Activity - Reproduce the listing in full. Omit the pictures.

****

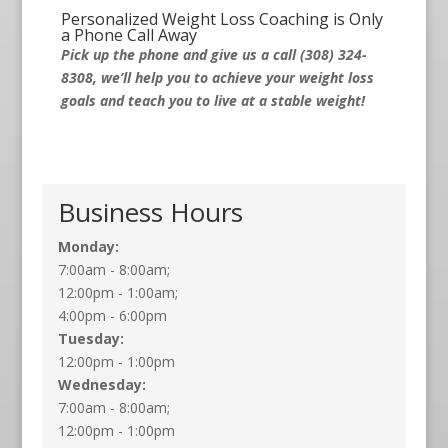
Personalized Weight Loss Coaching is Only
a Phone Call Away
Pick up the phone and give us a call (308) 324-
8308, we’ll help you to achieve your weight loss
goals and teach you to live at a stable weight!
Business Hours
Monday:
7:00am - 8:00am;
12:00pm - 1:00am;
4:00pm - 6:00pm
Tuesday:
12:00pm - 1:00pm
Wednesday:
7:00am - 8:00am;
12:00pm - 1:00pm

****

Exercise solution -
Personalized Weight Loss Coaching is Only
a Phone Call Away
Pick up the phone and give us a call (308) 324-
8308, we’ll help you to achieve your weight loss
goals and teach you to live at a stable weight!
Business Hours
Monday:
7:00am - 8:00am;
12:00pm - 1:00am;
4:00pm - 6:00pm
Tuesday:
12:00pm - 1:00pm
Wednesday:
7:00am - 8:00am;
12:00pm - 1:00pm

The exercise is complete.